The test provides information about the wear particles such as particle concentration, frequency, particle size, and shape information. This is presented as histograms of frequency versus particle size and shape for example.
Particle Analysis can also be used to characterise emission particles, and any other application where the size and shape of particles needs to be known. This can also have applications in the mining industry where the size and shape range of agglomerates or slurries of ores need to be known as this influences the performance of processing of the ore.
With current research being conducted on ceramic, metallic, polymeric and elastomeric devices, 6° of Freedom has developed custom techniques and protocols to conduct analysis on wear particles (debris) obtained from these devices following biomechanical fatigue testing and biomechanical wear testing. This pioneering work has established 6˚ Degrees of Freedom as an internationally recognised leader in this highly specialised field.

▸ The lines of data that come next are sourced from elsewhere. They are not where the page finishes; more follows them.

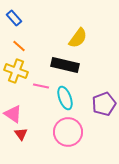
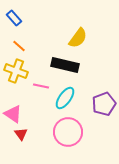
cyan ellipse: rotated 55 degrees clockwise
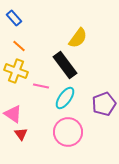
black rectangle: rotated 40 degrees clockwise
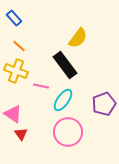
cyan ellipse: moved 2 px left, 2 px down
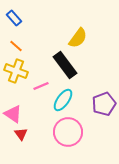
orange line: moved 3 px left
pink line: rotated 35 degrees counterclockwise
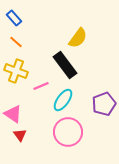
orange line: moved 4 px up
red triangle: moved 1 px left, 1 px down
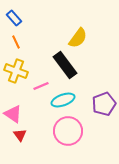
orange line: rotated 24 degrees clockwise
cyan ellipse: rotated 35 degrees clockwise
pink circle: moved 1 px up
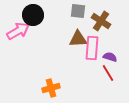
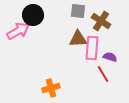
red line: moved 5 px left, 1 px down
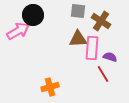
orange cross: moved 1 px left, 1 px up
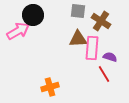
red line: moved 1 px right
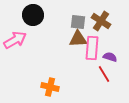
gray square: moved 11 px down
pink arrow: moved 3 px left, 9 px down
orange cross: rotated 30 degrees clockwise
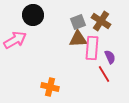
gray square: rotated 28 degrees counterclockwise
purple semicircle: rotated 48 degrees clockwise
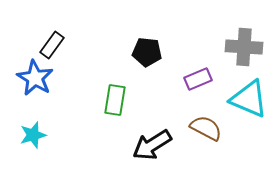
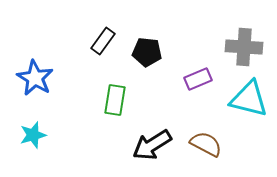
black rectangle: moved 51 px right, 4 px up
cyan triangle: rotated 9 degrees counterclockwise
brown semicircle: moved 16 px down
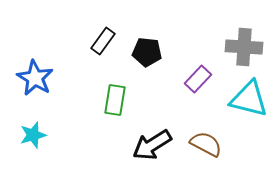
purple rectangle: rotated 24 degrees counterclockwise
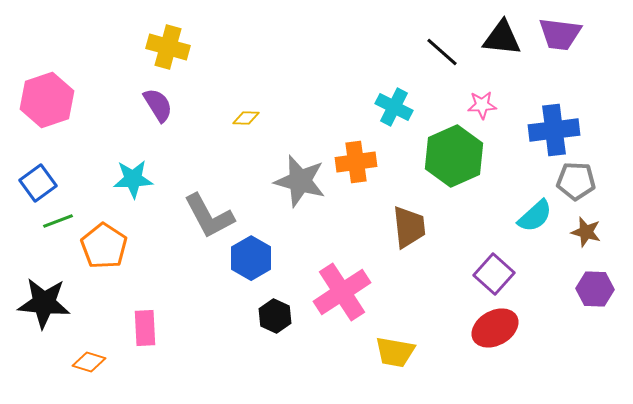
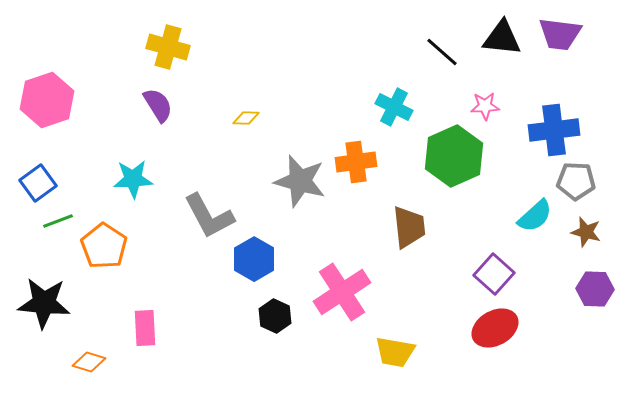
pink star: moved 3 px right, 1 px down
blue hexagon: moved 3 px right, 1 px down
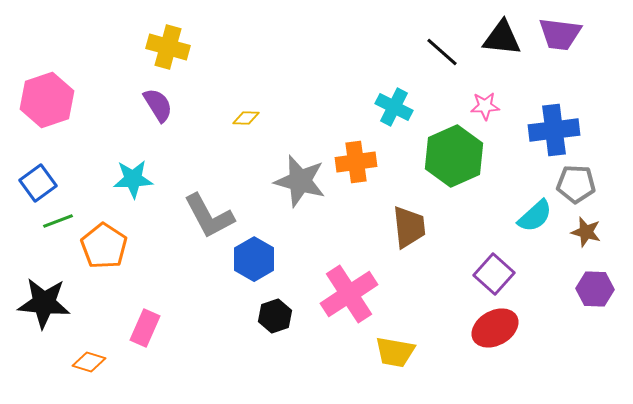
gray pentagon: moved 3 px down
pink cross: moved 7 px right, 2 px down
black hexagon: rotated 16 degrees clockwise
pink rectangle: rotated 27 degrees clockwise
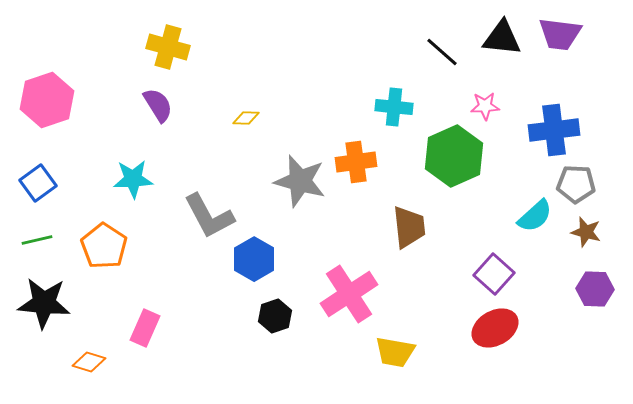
cyan cross: rotated 21 degrees counterclockwise
green line: moved 21 px left, 19 px down; rotated 8 degrees clockwise
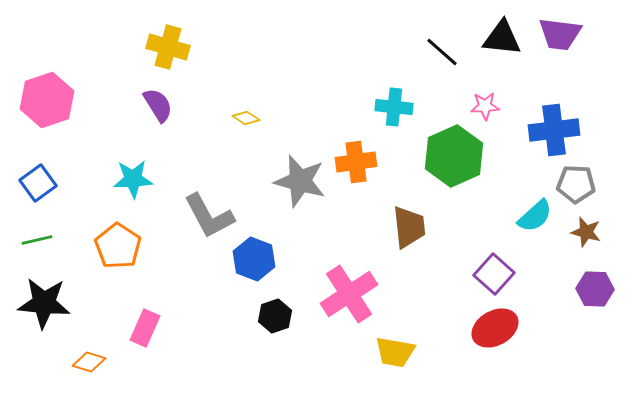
yellow diamond: rotated 32 degrees clockwise
orange pentagon: moved 14 px right
blue hexagon: rotated 9 degrees counterclockwise
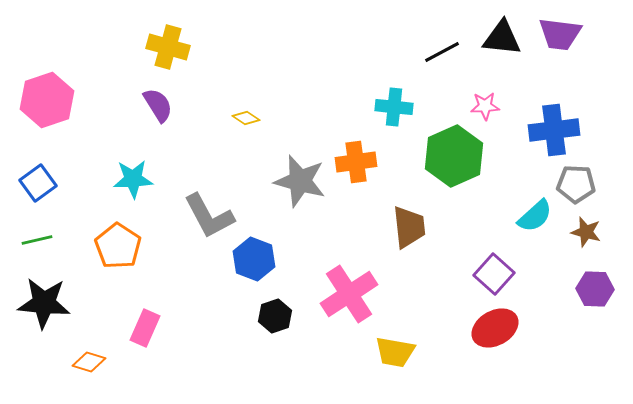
black line: rotated 69 degrees counterclockwise
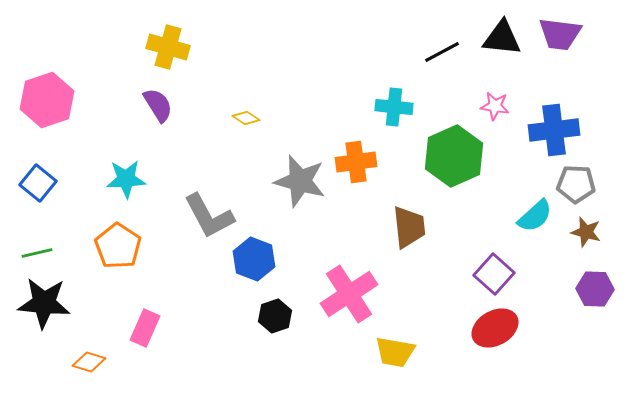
pink star: moved 10 px right; rotated 12 degrees clockwise
cyan star: moved 7 px left
blue square: rotated 15 degrees counterclockwise
green line: moved 13 px down
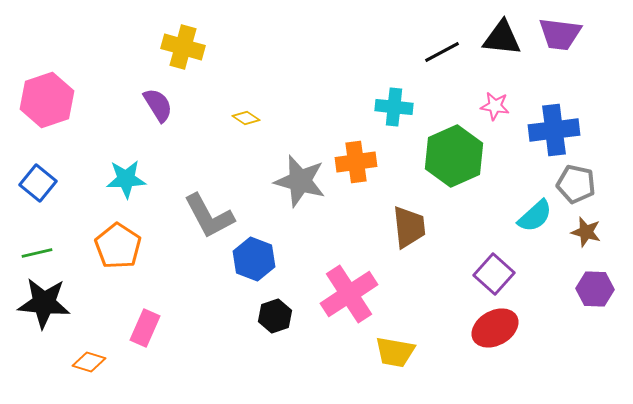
yellow cross: moved 15 px right
gray pentagon: rotated 9 degrees clockwise
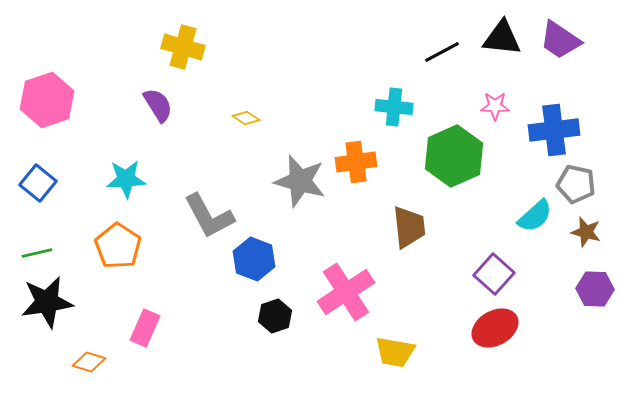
purple trapezoid: moved 6 px down; rotated 27 degrees clockwise
pink star: rotated 8 degrees counterclockwise
pink cross: moved 3 px left, 2 px up
black star: moved 3 px right, 1 px up; rotated 14 degrees counterclockwise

With major device manufacturers now conducting intensive research on both Phagocytosis and Pinocytosis, the accurate analysis and separation of wear particles (debris) has led to 6˚ Degrees of Freedom developing new protocols related to this ongoing research.
Wear refers to the erosion of a material when it is in sliding motion with the surface of a second material. The wear rate is usually determined in terms of the mass loss of the material over a period of time.
Wear testing is a key mechanical and biomedical test that helps predicting the lifespan of a material in a particular system. The results of the wear study is one of the key properties in selecting a material. For example in the orthopaedics industry the wear rate of the material should be as low as possible in order to prevent the accumulation of wear debris in the body.
There are several testing methods (for example ASTM standards) that describes the parameters of the test procedure for a specific material or system. The wear rates of different systems such as: metal-polymer, metal-metal and ceramic-polymer can be conducted at One Eighty (Pty) Ltd. The parameters such as load, frequency and aqueous medium can be altered according to the desired requirements.
One Eighty (Pty) Ltd currently possess 3 wear testers and is able to conduct the wear testing of 6 samples simultaneously. The wear tester at One Eighty (Pty) Ltd can conducted 99999 uninterrupted cycles while generated graphical data according to the specifications requested by t he client.